Reputation: 900
My sensor data is captured in hive tables and I want run spark jobs on those in regular intervals of time. Lets say 15 mins 30 mins 45 minute jobs.
We are using cron scheduler to schedule the jobs(different spark-submits) in fixed intervals of time. The problem here is due to yarn resource contention issues jobs are running slow and cron is continuously triggering the same jobs again and again.
For example : 30 mins jobs were triggered and it was delayed due to some cluster resource issues, cron is triggering another 30 mins job for every 30 minutes.

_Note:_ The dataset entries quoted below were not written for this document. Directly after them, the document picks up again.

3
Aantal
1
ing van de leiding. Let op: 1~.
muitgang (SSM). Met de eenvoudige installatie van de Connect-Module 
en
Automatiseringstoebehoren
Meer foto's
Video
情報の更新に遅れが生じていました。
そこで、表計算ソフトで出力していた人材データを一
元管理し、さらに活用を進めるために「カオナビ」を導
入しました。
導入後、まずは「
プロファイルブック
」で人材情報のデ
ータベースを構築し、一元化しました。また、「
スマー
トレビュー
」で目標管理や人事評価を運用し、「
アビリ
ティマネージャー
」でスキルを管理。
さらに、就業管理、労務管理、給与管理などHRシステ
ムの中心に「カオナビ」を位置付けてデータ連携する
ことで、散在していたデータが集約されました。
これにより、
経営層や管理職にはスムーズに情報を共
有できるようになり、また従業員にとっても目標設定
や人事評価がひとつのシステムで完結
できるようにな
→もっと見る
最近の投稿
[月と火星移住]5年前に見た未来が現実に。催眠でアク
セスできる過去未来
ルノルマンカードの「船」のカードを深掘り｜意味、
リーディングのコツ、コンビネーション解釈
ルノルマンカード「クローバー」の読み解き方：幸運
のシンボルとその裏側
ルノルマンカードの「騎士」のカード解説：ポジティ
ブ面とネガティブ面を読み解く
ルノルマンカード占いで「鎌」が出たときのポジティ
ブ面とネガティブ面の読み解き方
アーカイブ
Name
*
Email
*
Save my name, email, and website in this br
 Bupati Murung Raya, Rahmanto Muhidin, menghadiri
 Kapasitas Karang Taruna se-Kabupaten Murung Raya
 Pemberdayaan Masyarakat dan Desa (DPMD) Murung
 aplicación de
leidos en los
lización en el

May be one way is to address this is using quarz/oozie scheduler actions.
Is there any programmatic approach to ensure that one job with the same job name completes then only next job with the same name should trigger?
What is the best way to schedule them ?
Upvotes: 1
Views: 718
Reputation: 29195
Option 1 : You can use Airflow as scheduler and create dependency between jobs.

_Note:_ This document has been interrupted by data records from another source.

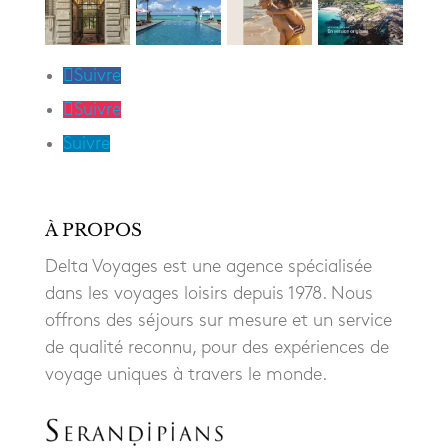
Suivre
Suivre
Suivre
À PROPOS
Delta Voyages est une agence spécialisée
dans les voyages loisirs depuis 1978. Nous
offrons des séjours sur mesure et un service
de qualité reconnu, pour des expériences de
voyage uniques à travers le monde.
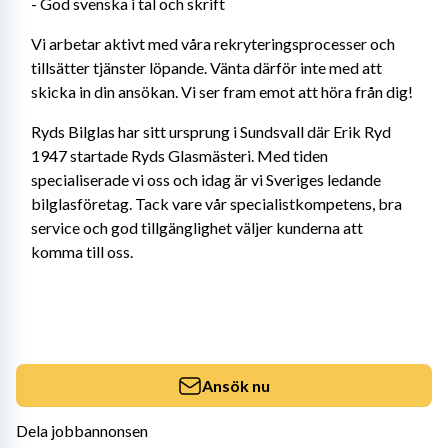
- God svenska i tal och skrift
Vi arbetar aktivt med våra rekryteringsprocesser och 
tillsätter tjänster löpande. Vänta därför inte med att 
skicka in din ansökan. Vi ser fram emot att höra från dig!
Ryds Bilglas har sitt ursprung i Sundsvall där Erik Ryd 
1947 startade Ryds Glasmästeri. Med tiden 
specialiserade vi oss och idag är vi Sveriges ledande 
bilglasföretag. Tack vare vår specialistkompetens, bra 
service och god tillgänglighet väljer kunderna att 
komma till oss.
Ansök nu
Dela jobbannonsen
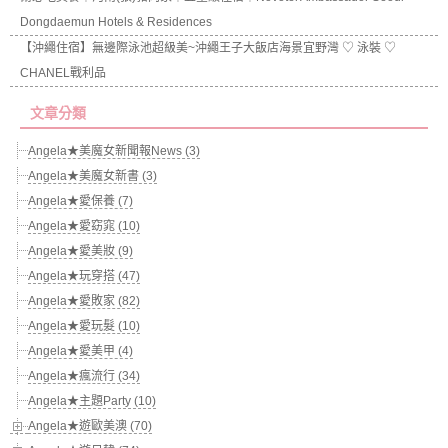
Dongdaemun Hotels & Residences
【沖繩住宿】無邊際泳池超級美~沖繩王子大飯店海景宜野灣 ♡ 泳裝 ♡
CHANEL戰利品
文章分類
Angela★美魔女新聞報News (3)
Angela★美魔女新書 (3)
Angela★愛保養 (7)
Angela★愛窈窕 (10)
Angela★愛美妝 (9)
Angela★玩穿搭 (47)
Angela★愛敗家 (82)
Angela★愛玩髮 (10)
Angela★愛美甲 (4)
Angela★瘋流行 (34)
Angela★主題Party (10)
Angela★遊歐美澳 (70)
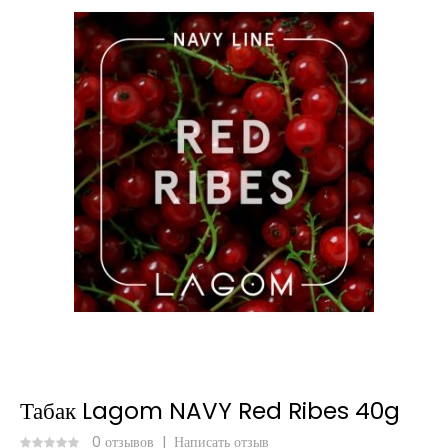
Табак Lagom NAVY Red Ribes 40g
0 отзывов
|
Написать отзыв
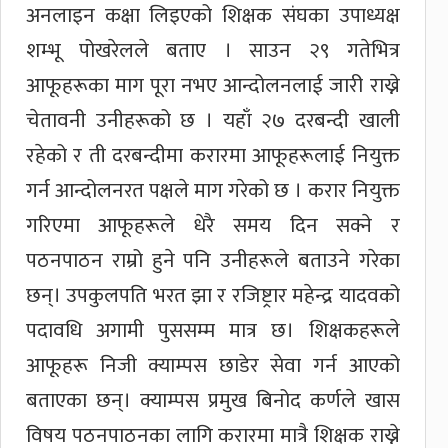
अनलाइन कक्षा लिइएको शिक्षक संघका उपाध्यक्ष
शम्भू पोखरेलले बताए । साउन २९ गतेभित्र
आफूहरूका माग पूरा नभए आन्दोलनलाई जारी राख्ने
चेतावनी उनीहरूको छ । यहाँ २७ दरबन्दी खाली
रहेको र ती दरबन्दीमा करारमा आफूहरूलाई नियुक्त
गर्न आन्दोलनरत पक्षले माग गरेको छ । करार नियुक्त
गरिएमा आफूहरूले धेरै समय दिन सक्ने र
पठनपाठन राम्रो हुने पनि उनीहरूले बताउने गरेका
छन्। उपकुलपति भरत झा र रजिष्ट्रार महेन्द्र यादवको
पदावधि अगामी पुससम्म मात्र छ। शिक्षकहरूले
आफूहरू निजी क्याम्पस छाडेर सेवा गर्न आएको
बताएका छन्। क्याम्पस प्रमुख बिनोद कर्णले खास
विषय पठनपाठनका लागि करारमा मात्रै शिक्षक राख्ने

Option 2:Apache Spark job using CRONTAB in Unix- prevents duplicate job submissions
#!/bin/bash
LOCKFILE=/filelock.pid
SPARK_PROGRAM_CLASS=com.javachain.javachainfeed
#SPARK_PROGRAM_JAR=javachain_family-assembly-5.0.jar
#HIVE_TBALE=javachain_prd_tbls.Family_data
#FEEDNAME=""
#Process Locking
if [ -f ${LOCKFILE} ] ; then
PID=`cat ${LOCKFILE}`
ps -fp${PID} > /dev/null
STAT=$?
if [ "${STAT}" = "0" ]; then
echolog "Already running as pid ${PID}"
exit 0
fi
[ -z "$DEBUGME" ] || echolog "${LOCKFILE} exists but contains PID: ${PID} of a prior process"
else
[ -z "$DEBUGME" ] || echolog "${LOCKFILE} does not exist, will create one"
fi
echo $$ > ${LOCKFILE}
while read -r line
do
set -- $line
FEEDNAME=$1
spark-submit --master yarn-client --driver-memory 10G --executor-memory 8G --num-executors 30
--class $SPARK_PROGRAM_CLASS $SPARK_PROGRAM_JAR --hiveTable $HIVE_TBALE --className $FAMILY
done < "familynames.txt"
Also,
To give fair access to execute spark jobs in cluster I would offer to configure hadoop yarn fair(NOT FIFO) scheduler
Upvotes: 0